# [YOUR ASSIGNMENT]
Only the number is wanted: how many lines of the data contain "Usuários"?

# [PROVIDED ENTRIES]

________________

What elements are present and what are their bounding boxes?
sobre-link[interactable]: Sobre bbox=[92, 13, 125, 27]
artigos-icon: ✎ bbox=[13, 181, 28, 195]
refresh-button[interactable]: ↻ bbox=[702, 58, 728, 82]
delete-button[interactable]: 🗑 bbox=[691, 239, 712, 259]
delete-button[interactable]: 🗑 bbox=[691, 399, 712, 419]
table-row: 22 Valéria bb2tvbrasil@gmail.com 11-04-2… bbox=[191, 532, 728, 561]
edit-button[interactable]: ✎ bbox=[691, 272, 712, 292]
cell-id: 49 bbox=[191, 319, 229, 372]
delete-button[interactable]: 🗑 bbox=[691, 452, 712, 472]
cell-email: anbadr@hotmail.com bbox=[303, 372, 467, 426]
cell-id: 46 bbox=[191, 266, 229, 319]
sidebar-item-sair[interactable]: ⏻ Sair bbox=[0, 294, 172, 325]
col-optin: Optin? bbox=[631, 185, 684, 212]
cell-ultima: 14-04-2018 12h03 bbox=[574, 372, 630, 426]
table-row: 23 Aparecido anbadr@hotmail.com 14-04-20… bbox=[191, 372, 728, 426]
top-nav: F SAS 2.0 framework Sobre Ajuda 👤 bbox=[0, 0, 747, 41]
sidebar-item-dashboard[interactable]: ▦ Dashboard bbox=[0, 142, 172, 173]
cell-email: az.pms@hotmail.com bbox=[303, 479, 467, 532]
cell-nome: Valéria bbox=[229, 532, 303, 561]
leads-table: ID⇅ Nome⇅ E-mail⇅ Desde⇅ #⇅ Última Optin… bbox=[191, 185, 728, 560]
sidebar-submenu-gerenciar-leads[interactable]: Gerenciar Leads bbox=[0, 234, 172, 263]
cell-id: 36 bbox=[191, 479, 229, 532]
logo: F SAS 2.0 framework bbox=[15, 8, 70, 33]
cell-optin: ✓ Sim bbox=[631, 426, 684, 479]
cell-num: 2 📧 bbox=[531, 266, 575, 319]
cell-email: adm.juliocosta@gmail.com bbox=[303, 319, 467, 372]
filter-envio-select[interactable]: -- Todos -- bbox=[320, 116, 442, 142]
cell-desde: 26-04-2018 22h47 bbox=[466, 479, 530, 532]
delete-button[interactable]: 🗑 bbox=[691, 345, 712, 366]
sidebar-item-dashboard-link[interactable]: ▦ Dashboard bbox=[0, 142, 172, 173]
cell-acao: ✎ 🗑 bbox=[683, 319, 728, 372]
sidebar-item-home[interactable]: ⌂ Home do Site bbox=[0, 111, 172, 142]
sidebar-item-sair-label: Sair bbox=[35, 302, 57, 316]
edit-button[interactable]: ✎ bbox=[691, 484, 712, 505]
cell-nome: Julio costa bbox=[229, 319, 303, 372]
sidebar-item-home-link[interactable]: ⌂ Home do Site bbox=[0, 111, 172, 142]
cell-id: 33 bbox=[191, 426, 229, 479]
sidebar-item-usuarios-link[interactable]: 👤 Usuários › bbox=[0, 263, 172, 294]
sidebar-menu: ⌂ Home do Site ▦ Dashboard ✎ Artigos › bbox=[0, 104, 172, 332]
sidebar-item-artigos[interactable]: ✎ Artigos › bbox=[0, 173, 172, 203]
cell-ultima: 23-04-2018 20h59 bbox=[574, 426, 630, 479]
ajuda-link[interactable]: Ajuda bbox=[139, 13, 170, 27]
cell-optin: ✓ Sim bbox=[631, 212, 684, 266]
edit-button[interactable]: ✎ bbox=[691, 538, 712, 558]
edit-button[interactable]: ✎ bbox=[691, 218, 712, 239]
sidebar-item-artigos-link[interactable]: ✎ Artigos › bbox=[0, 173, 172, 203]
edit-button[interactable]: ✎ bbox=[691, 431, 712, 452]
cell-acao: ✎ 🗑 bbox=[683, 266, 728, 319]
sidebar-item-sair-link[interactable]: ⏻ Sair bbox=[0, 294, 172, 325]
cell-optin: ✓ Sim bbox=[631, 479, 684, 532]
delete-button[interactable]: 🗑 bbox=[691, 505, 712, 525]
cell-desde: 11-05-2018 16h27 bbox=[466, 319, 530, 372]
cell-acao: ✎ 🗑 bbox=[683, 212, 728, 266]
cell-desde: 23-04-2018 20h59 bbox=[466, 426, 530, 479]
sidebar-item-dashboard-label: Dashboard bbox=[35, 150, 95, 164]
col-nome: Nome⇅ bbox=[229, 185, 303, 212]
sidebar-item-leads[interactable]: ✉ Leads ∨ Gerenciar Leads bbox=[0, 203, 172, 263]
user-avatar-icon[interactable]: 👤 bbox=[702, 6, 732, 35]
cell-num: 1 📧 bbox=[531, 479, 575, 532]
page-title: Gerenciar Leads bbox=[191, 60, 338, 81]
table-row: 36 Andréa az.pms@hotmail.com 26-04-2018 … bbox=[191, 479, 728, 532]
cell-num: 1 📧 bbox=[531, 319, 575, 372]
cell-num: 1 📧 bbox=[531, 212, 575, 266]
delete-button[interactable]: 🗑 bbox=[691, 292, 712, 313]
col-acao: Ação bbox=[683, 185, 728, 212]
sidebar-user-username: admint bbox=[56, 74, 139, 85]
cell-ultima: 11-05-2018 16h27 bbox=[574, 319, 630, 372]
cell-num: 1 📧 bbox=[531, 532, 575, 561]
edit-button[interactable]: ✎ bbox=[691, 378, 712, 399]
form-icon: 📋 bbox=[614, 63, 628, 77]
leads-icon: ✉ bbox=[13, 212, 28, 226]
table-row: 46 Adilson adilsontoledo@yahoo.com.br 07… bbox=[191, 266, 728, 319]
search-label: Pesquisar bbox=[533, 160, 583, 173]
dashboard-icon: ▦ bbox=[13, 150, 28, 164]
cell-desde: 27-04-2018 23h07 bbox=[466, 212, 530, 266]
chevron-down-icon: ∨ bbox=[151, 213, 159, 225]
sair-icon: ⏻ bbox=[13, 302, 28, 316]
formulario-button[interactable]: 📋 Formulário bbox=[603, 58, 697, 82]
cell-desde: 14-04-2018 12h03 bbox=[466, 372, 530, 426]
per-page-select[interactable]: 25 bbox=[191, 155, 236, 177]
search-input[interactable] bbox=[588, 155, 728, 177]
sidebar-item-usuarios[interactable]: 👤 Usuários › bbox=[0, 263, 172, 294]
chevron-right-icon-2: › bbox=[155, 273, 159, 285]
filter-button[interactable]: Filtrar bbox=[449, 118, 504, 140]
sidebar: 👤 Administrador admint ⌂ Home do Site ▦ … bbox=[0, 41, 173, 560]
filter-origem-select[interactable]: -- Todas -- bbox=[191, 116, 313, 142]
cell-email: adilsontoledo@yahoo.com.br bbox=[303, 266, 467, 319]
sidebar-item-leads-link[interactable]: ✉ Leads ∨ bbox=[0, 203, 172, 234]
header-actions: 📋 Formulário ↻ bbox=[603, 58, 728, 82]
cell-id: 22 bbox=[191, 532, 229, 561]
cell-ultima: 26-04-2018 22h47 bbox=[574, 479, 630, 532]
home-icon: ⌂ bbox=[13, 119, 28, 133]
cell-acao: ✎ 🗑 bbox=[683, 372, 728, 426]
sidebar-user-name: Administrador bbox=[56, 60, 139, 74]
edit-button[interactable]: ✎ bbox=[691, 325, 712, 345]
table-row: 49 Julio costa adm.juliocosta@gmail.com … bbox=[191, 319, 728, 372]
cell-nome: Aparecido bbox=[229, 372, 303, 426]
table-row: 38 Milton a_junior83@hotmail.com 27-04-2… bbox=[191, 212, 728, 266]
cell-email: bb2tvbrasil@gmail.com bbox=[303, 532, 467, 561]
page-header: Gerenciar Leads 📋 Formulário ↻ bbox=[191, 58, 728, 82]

________________

# [SOLVED PROBLEM]
2